[[ Data extracts open ]]

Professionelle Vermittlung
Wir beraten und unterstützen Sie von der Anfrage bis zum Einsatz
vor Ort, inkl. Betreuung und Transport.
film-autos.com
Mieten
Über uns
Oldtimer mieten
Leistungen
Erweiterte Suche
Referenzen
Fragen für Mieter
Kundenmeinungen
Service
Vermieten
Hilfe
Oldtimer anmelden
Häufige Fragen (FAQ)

[[ Data extracts closed ]]

Problem statement =>
Repeat word for word the lines running from the line containing "Fragen für Mieter" to the end of the entries above, inclusive.

The answer =>
Fragen für Mieter
Kundenmeinungen
Service
Vermieten
Hilfe
Oldtimer anmelden
Häufige Fragen (FAQ)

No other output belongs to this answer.